Search the material below for the word "Desenhada". Copy every line where it is found.

**** DATA FOR THE TASK ****

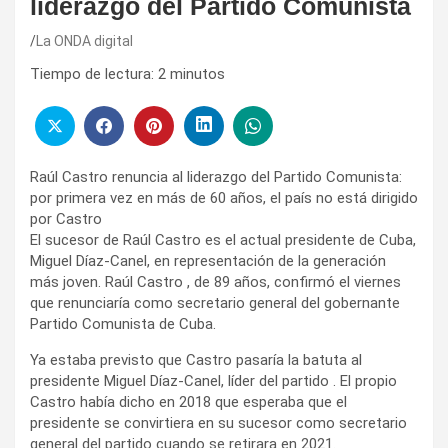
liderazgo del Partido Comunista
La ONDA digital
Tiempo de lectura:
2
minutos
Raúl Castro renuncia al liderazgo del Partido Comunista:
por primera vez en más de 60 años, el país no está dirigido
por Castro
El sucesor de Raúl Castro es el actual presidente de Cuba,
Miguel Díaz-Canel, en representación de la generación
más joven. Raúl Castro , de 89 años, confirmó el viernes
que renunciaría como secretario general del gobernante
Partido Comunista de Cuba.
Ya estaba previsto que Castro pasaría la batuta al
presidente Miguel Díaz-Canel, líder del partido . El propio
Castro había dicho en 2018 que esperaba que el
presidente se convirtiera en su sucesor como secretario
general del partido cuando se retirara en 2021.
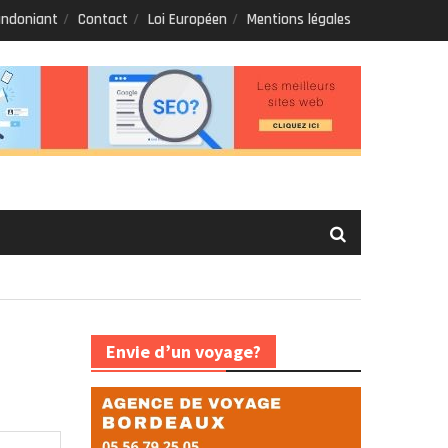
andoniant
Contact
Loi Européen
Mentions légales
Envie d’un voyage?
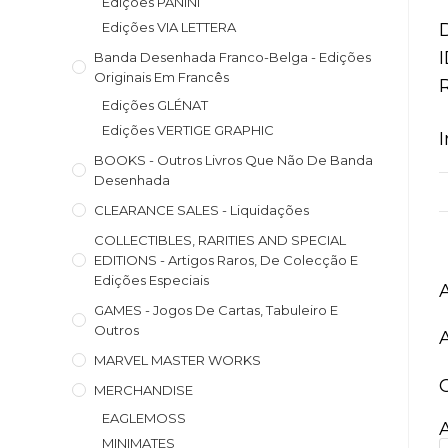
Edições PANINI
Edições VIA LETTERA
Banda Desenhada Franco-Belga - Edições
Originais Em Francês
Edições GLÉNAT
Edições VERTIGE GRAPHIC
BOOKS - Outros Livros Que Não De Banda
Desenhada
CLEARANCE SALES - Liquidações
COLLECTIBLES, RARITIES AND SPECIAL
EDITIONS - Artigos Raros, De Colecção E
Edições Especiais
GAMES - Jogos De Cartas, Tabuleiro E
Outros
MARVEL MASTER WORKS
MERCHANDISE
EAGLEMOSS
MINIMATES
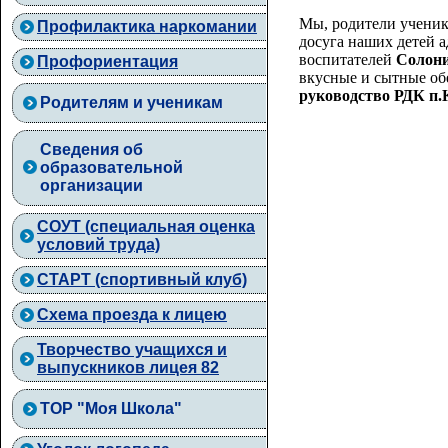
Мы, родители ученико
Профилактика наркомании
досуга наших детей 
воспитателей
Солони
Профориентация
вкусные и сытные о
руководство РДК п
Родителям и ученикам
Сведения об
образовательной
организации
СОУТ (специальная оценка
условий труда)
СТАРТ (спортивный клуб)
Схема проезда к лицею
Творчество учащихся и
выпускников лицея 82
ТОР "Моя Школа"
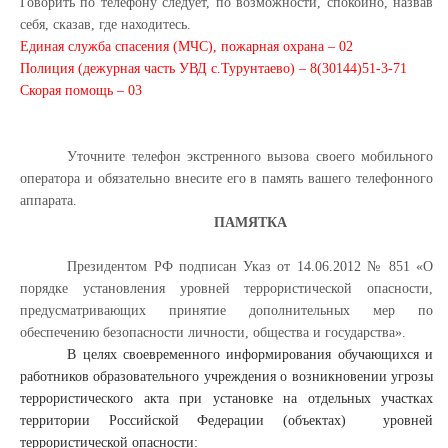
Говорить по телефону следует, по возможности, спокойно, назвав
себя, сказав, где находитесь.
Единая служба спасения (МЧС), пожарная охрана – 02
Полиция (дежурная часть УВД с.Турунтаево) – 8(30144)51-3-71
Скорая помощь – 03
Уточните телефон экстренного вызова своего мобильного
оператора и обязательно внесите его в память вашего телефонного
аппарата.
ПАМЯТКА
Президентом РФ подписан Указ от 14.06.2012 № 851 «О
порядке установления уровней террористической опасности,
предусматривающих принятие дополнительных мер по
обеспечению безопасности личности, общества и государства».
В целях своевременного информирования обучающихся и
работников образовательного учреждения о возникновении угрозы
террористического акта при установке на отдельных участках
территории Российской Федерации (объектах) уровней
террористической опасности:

****

▶ ANSWER
Banda Desenhada Franco-Belga - Edições
Desenhada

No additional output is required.